• **Exercise brief**: Copy out every line of the data that has the word "Stage" somewhere in it.

• **Data excerpts**:
══════════

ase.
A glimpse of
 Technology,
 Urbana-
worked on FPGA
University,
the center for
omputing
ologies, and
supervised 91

══════════

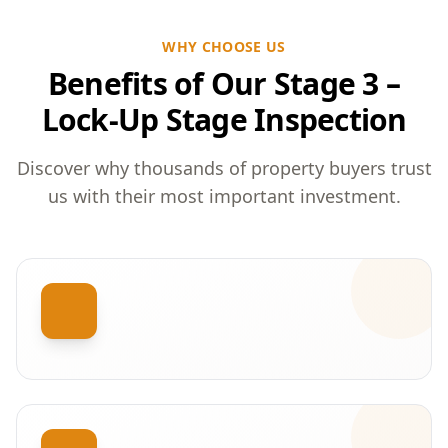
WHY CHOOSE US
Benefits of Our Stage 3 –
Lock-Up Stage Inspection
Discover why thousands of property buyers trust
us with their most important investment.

══════════

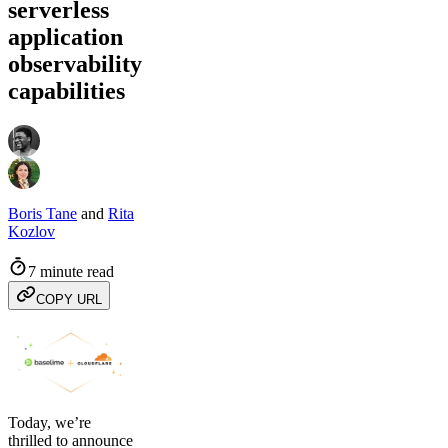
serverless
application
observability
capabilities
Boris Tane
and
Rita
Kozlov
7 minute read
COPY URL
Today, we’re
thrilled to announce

══════════

• **Completed task**:
Benefits of Our Stage 3 –
Lock-Up Stage Inspection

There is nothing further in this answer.